### DATASET
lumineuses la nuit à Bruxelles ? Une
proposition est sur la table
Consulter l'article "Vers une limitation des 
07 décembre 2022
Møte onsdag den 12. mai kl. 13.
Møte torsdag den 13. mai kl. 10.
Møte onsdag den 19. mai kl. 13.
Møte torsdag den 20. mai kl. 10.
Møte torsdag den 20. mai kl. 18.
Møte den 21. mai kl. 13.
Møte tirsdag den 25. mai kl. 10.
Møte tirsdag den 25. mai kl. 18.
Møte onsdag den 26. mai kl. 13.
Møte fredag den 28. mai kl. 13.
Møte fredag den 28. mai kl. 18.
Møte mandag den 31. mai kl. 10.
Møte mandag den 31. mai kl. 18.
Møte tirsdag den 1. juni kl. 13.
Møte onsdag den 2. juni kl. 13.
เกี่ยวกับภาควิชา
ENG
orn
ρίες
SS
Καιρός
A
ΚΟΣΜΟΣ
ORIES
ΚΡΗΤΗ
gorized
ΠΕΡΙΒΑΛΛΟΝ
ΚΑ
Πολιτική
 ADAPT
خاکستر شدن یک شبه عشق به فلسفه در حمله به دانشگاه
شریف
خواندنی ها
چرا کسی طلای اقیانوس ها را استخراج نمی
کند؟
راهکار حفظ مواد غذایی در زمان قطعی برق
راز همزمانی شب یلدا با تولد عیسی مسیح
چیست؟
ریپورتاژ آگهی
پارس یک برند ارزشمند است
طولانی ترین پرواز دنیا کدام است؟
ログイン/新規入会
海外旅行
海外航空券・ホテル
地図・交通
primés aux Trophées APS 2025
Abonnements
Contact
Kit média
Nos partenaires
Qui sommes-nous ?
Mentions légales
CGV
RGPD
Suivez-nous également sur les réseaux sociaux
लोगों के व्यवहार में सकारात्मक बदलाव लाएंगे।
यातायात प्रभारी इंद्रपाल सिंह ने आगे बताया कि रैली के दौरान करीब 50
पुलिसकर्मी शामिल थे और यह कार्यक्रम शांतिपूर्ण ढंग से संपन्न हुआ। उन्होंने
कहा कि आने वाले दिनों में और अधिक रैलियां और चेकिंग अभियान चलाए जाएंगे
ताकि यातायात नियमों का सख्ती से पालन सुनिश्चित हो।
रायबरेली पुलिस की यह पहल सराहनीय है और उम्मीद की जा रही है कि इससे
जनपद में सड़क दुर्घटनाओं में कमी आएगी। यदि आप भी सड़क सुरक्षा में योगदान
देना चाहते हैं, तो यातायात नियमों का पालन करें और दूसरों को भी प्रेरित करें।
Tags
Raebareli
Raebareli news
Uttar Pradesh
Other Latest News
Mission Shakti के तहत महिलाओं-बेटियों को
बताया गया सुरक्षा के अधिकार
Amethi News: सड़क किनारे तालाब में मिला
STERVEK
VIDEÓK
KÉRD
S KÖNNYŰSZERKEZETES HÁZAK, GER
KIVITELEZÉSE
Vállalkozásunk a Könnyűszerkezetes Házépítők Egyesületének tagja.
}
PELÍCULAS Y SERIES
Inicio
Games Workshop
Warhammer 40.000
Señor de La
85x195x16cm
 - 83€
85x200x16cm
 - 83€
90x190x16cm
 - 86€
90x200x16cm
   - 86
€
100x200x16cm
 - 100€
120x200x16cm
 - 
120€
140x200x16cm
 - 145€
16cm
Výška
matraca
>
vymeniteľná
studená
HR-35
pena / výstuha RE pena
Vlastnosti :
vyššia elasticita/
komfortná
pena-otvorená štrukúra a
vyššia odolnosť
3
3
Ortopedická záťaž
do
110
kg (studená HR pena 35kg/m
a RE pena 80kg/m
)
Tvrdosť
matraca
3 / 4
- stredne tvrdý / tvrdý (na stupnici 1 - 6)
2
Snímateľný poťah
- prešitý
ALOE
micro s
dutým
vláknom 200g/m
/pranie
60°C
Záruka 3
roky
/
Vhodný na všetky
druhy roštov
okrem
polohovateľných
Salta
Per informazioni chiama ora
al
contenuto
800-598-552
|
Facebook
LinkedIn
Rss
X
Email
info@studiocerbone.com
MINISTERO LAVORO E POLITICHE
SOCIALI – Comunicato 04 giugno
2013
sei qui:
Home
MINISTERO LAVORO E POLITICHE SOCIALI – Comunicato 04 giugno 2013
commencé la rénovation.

### DIRECTIONS
Exactly as they appear above, return all of the records.

### YOUR SOLUTION
lumineuses la nuit à Bruxelles ? Une
proposition est sur la table
Consulter l'article "Vers une limitation des 
07 décembre 2022
Møte onsdag den 12. mai kl. 13.
Møte torsdag den 13. mai kl. 10.
Møte onsdag den 19. mai kl. 13.
Møte torsdag den 20. mai kl. 10.
Møte torsdag den 20. mai kl. 18.
Møte den 21. mai kl. 13.
Møte tirsdag den 25. mai kl. 10.
Møte tirsdag den 25. mai kl. 18.
Møte onsdag den 26. mai kl. 13.
Møte fredag den 28. mai kl. 13.
Møte fredag den 28. mai kl. 18.
Møte mandag den 31. mai kl. 10.
Møte mandag den 31. mai kl. 18.
Møte tirsdag den 1. juni kl. 13.
Møte onsdag den 2. juni kl. 13.
เกี่ยวกับภาควิชา
ENG
orn
ρίες
SS
Καιρός
A
ΚΟΣΜΟΣ
ORIES
ΚΡΗΤΗ
gorized
ΠΕΡΙΒΑΛΛΟΝ
ΚΑ
Πολιτική
 ADAPT
خاکستر شدن یک شبه عشق به فلسفه در حمله به دانشگاه
شریف
خواندنی ها
چرا کسی طلای اقیانوس ها را استخراج نمی
کند؟
راهکار حفظ مواد غذایی در زمان قطعی برق
راز همزمانی شب یلدا با تولد عیسی مسیح
چیست؟
ریپورتاژ آگهی
پارس یک برند ارزشمند است
طولانی ترین پرواز دنیا کدام است؟
ログイン/新規入会
海外旅行
海外航空券・ホテル
地図・交通
primés aux Trophées APS 2025
Abonnements
Contact
Kit média
Nos partenaires
Qui sommes-nous ?
Mentions légales
CGV
RGPD
Suivez-nous également sur les réseaux sociaux
लोगों के व्यवहार में सकारात्मक बदलाव लाएंगे।
यातायात प्रभारी इंद्रपाल सिंह ने आगे बताया कि रैली के दौरान करीब 50
पुलिसकर्मी शामिल थे और यह कार्यक्रम शांतिपूर्ण ढंग से संपन्न हुआ। उन्होंने
कहा कि आने वाले दिनों में और अधिक रैलियां और चेकिंग अभियान चलाए जाएंगे
ताकि यातायात नियमों का सख्ती से पालन सुनिश्चित हो।
रायबरेली पुलिस की यह पहल सराहनीय है और उम्मीद की जा रही है कि इससे
जनपद में सड़क दुर्घटनाओं में कमी आएगी। यदि आप भी सड़क सुरक्षा में योगदान
देना चाहते हैं, तो यातायात नियमों का पालन करें और दूसरों को भी प्रेरित करें।
Tags
Raebareli
Raebareli news
Uttar Pradesh
Other Latest News
Mission Shakti के तहत महिलाओं-बेटियों को
बताया गया सुरक्षा के अधिकार
Amethi News: सड़क किनारे तालाब में मिला
STERVEK
VIDEÓK
KÉRD
S KÖNNYŰSZERKEZETES HÁZAK, GER
KIVITELEZÉSE
Vállalkozásunk a Könnyűszerkezetes Házépítők Egyesületének tagja.
}
PELÍCULAS Y SERIES
Inicio
Games Workshop
Warhammer 40.000
Señor de La
85x195x16cm
 - 83€
85x200x16cm
 - 83€
90x190x16cm
 - 86€
90x200x16cm
   - 86
€
100x200x16cm
 - 100€
120x200x16cm
 - 
120€
140x200x16cm
 - 145€
16cm
Výška
matraca
>
vymeniteľná
studená
HR-35
pena / výstuha RE pena
Vlastnosti :
vyššia elasticita/
komfortná
pena-otvorená štrukúra a
vyššia odolnosť
3
3
Ortopedická záťaž
do
110
kg (studená HR pena 35kg/m
a RE pena 80kg/m
)
Tvrdosť
matraca
3 / 4
- stredne tvrdý / tvrdý (na stupnici 1 - 6)
2
Snímateľný poťah
- prešitý
ALOE
micro s
dutým
vláknom 200g/m
/pranie
60°C
Záruka 3
roky
/
Vhodný na všetky
druhy roštov
okrem
polohovateľných
Salta
Per informazioni chiama ora
al
contenuto
800-598-552
|
Facebook
LinkedIn
Rss
X
Email
info@studiocerbone.com
MINISTERO LAVORO E POLITICHE
SOCIALI – Comunicato 04 giugno
2013
sei qui:
Home
MINISTERO LAVORO E POLITICHE SOCIALI – Comunicato 04 giugno 2013
commencé la rénovation.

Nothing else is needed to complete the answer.